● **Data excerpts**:

>>>>>

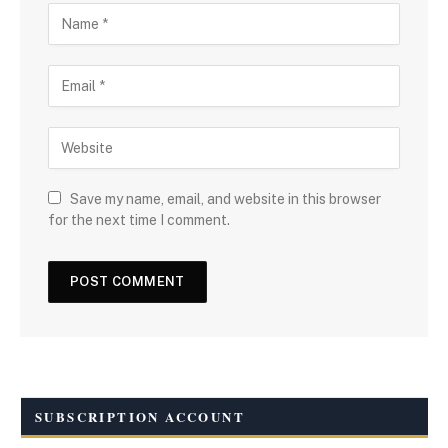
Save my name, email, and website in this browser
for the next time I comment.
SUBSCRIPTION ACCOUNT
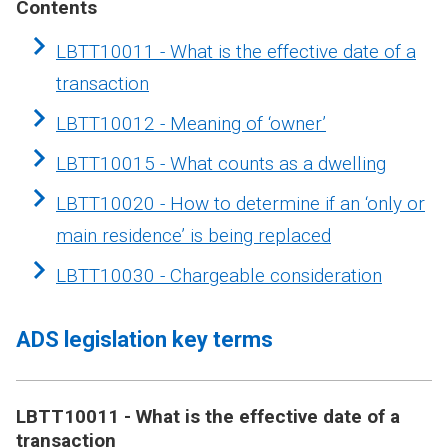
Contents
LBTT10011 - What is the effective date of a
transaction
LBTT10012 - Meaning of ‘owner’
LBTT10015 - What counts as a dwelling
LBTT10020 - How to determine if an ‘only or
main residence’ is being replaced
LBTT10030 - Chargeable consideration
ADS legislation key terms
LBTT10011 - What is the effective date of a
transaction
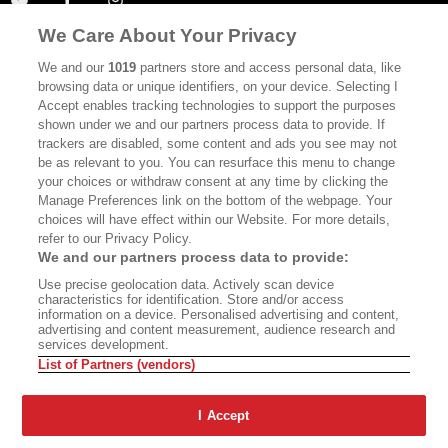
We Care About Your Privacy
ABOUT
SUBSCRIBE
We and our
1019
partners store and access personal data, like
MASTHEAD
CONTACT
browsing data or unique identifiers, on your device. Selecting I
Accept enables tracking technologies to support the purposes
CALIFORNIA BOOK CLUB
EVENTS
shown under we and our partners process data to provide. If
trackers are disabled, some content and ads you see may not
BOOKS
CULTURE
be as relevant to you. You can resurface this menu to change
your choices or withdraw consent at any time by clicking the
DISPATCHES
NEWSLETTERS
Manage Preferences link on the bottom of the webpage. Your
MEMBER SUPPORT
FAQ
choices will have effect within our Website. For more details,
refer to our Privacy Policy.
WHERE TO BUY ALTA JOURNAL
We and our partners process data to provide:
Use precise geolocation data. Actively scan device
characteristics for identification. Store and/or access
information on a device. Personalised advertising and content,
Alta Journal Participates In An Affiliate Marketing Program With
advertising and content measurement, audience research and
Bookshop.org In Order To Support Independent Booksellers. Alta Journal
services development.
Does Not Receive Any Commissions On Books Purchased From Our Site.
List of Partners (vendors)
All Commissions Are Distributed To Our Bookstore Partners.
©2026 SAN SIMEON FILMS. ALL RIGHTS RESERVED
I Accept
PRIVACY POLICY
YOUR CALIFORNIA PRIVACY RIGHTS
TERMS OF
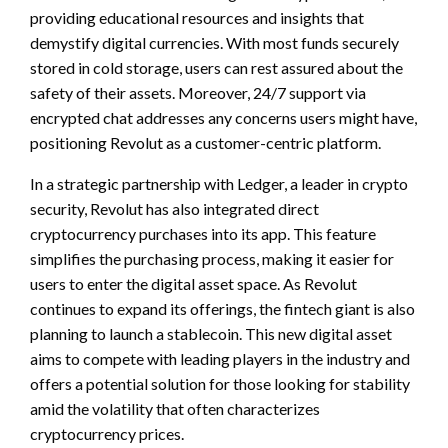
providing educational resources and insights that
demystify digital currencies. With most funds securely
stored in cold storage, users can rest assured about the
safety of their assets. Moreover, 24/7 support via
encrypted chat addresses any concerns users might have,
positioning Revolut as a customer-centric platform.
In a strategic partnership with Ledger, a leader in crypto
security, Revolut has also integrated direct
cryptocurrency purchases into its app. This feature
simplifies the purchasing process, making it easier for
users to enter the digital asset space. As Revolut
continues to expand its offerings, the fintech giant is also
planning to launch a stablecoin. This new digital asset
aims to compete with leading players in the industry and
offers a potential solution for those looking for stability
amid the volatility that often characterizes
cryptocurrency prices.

<<<<<

● **TASK BRIEF**: None of the pictures should be carried over when the data above is transcribed exactly.

● **COMPLETED TASK**:
Save my name, email, and website in this browser
for the next time I comment.
SUBSCRIPTION ACCOUNT
Contents
LBTT10011 - What is the effective date of a
transaction
LBTT10012 - Meaning of ‘owner’
LBTT10015 - What counts as a dwelling
LBTT10020 - How to determine if an ‘only or
main residence’ is being replaced
LBTT10030 - Chargeable consideration
ADS legislation key terms
LBTT10011 - What is the effective date of a
transaction
We Care About Your Privacy
ABOUT
SUBSCRIBE
We and our
1019
partners store and access personal data, like
MASTHEAD
CONTACT
browsing data or unique identifiers, on your device. Selecting I
Accept enables tracking technologies to support the purposes
CALIFORNIA BOOK CLUB
EVENTS
shown under we and our partners process data to provide. If
trackers are disabled, some content and ads you see may not
BOOKS
CULTURE
be as relevant to you. You can resurface this menu to change
your choices or withdraw consent at any time by clicking the
DISPATCHES
NEWSLETTERS
Manage Preferences link on the bottom of the webpage. Your
MEMBER SUPPORT
FAQ
choices will have effect within our Website. For more details,
refer to our Privacy Policy.
WHERE TO BUY ALTA JOURNAL
We and our partners process data to provide:
Use precise geolocation data. Actively scan device
characteristics for identification. Store and/or access
information on a device. Personalised advertising and content,
Alta Journal Participates In An Affiliate Marketing Program With
advertising and content measurement, audience research and
Bookshop.org In Order To Support Independent Booksellers. Alta Journal
services development.
Does Not Receive Any Commissions On Books Purchased From Our Site.
List of Partners (vendors)
All Commissions Are Distributed To Our Bookstore Partners.
©2026 SAN SIMEON FILMS. ALL RIGHTS RESERVED
I Accept
PRIVACY POLICY
YOUR CALIFORNIA PRIVACY RIGHTS
TERMS OF
providing educational resources and insights that
demystify digital currencies. With most funds securely
stored in cold storage, users can rest assured about the
safety of their assets. Moreover, 24/7 support via
encrypted chat addresses any concerns users might have,
positioning Revolut as a customer-centric platform.
In a strategic partnership with Ledger, a leader in crypto
security, Revolut has also integrated direct
cryptocurrency purchases into its app. This feature
simplifies the purchasing process, making it easier for
users to enter the digital asset space. As Revolut
continues to expand its offerings, the fintech giant is also
planning to launch a stablecoin. This new digital asset
aims to compete with leading players in the industry and
offers a potential solution for those looking for stability
amid the volatility that often characterizes
cryptocurrency prices.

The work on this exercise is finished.